Your masters thesis also claims that 87% of non-us equity managers outperform their benchmarks when measured by the Sharpe ratio. That's all I needed to see to know that these numbers are incredibly outdated and no longer relevant. You should probably stop referencing a 20 year old analysis that only covers a 10 year time period. If you were to replicate that exact same analysis, instead of using 1987-1997 use 1987-2017, I guarantee (I'm a fan of absolutes) that the results are significantly less favorable for active managers, regardless of if we're talking sharpe, treynor, sortino, etc.
Plain and simple, downside deviation is more than adequate as a risk measurement for broadly diversified investments. Anyone who reads this article and is unaware of the difference between standard deviation and downside deviation has been educated and is better off now. That is the real service of this article. However, the implication that an alternative method of measuring risk will improve outcomes for active managers is false logic.
Hello again, JY,
Thanks again for your comments. First, if you consider mentioning my former employer of 12 years ago in passing is promotional. Then I could argue by the same logic that you are shilling for yahoo because you use a yahoo e-mail account. I think that is pretty flimsy. In my case, I highlighted my work as an investment manager because I believe that experience and success in the industry are relevant to the conversation.
My research does not show that 87% of managers, as measured by a Sharpe ratio, beat their index. Sharpe ratios use standard deviation as their denominators. We have been over this before, and the research does not state what you are stating. Is the research outdated. Perhaps.
Separately, Tom and I have authored an entire series of posts about how to improve active management. Not just this singular post. Two more are forthcoming. Additionally, you should read my series entitled Alpha Wounds to see if you get a more comprehensive view of what Tom and I consider to be a systemic problem.
I do believe that using different risk measures than standard deviation, or semi-standard deviation can improve the returns of active managers. But so long as most are evaluated in that way, and manage their funds that way we won't have the ability to test the theory out. And that is a part of what Tom and I are discussing. Additionally, as we have said throughout this series. We hope to spark a discussion about how to improve active equity.

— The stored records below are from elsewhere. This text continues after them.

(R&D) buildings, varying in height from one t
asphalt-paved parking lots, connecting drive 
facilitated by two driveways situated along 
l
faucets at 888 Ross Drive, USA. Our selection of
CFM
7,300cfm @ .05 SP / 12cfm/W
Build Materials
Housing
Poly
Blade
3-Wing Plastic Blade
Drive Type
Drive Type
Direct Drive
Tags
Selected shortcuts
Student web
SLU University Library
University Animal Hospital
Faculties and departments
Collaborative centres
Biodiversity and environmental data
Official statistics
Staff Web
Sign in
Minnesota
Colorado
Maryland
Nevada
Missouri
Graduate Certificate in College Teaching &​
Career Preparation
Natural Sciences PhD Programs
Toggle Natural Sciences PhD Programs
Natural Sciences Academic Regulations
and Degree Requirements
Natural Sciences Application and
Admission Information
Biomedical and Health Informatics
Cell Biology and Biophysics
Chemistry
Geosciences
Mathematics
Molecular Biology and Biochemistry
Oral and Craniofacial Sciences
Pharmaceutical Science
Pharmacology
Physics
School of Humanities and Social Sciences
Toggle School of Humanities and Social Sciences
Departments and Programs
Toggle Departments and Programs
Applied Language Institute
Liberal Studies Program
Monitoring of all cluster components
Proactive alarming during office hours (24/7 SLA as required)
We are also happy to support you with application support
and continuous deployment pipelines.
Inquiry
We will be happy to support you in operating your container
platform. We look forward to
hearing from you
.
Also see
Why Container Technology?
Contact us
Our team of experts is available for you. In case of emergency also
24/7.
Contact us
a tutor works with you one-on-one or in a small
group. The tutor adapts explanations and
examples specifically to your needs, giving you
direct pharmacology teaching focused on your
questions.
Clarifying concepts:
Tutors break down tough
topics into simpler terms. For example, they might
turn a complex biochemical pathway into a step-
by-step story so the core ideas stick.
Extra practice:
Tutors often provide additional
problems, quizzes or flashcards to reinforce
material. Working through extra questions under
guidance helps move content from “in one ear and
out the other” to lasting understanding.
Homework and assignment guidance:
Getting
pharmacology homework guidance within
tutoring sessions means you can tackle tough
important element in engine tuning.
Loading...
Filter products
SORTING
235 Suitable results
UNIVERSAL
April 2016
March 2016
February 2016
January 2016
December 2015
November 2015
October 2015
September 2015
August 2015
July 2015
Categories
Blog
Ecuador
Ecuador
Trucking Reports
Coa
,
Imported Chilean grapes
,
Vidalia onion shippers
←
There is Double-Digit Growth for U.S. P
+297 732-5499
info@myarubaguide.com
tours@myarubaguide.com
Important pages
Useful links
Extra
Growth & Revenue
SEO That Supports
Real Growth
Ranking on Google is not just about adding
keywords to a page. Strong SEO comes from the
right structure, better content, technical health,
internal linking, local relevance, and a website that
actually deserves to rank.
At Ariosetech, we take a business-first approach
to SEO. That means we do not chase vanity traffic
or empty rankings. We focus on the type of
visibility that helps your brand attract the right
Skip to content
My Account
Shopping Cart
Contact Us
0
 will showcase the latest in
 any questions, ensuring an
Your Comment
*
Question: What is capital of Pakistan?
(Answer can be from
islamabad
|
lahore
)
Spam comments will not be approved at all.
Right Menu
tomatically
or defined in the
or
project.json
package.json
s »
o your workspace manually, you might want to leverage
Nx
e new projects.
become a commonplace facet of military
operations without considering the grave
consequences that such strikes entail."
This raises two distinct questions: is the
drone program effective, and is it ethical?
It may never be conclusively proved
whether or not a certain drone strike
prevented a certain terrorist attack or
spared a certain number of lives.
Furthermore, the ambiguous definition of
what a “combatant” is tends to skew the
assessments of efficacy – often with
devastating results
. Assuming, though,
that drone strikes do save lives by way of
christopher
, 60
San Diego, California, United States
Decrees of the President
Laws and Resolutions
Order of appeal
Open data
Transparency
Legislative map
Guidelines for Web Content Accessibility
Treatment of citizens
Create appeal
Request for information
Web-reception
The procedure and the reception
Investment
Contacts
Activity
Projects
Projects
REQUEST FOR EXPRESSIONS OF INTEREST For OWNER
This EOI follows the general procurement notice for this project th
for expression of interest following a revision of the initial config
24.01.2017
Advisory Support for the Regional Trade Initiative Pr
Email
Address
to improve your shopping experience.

Next, I never conferred with any member of CFA Institute to write this series. Nor have I ever conferred with any member of management to author any of my pieces. As writers for Enterprising Investor, we are not held in check by a business plan mandate. You might want to peruse this post I authored less than a year ago before you draw another absolute conclusion: https://blogs.stage.cfainstitute.org/investor/2016/06/07/alpha-wounds-l… This is pretty strong proof to the contrary about your contention. Additionally, I can tell that you are relatively recent reader of The Enterprising Investor because for years we have featured articles from both sides of the passive vs. active debate.
Further, if you look at the roster of authors for out site you will see at least several hundred authors. Almost all of those are outside contributors, and not employees. The platform is open to you as well, and you don't even have to have a CFA charter. If you accept the challenge, as many who have authored a pro-passive management article have, and submit an article that meets our guidelines, and your writing is understandable and compelling, and your logic consistent, then you, too could be a writer for The Enterprising Investor. I am not one of the editors. So if our openness to your point of view is not evidence that we are not shilling, then can you be satisfied? You can find our requirements by clicking on the contributor tab at the top of the page.
Last, you did not answer the questions I asked you in my previous comments. I invite you do so, again.